■ **Brief**: The answer is a single number: the count of lines below in which the word "SUKCES" appears.

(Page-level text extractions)
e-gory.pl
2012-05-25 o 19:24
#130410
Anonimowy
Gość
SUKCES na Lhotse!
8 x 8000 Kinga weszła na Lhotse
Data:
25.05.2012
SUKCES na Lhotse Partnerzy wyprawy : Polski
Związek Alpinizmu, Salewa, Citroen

■ **Answer to the problem**: 2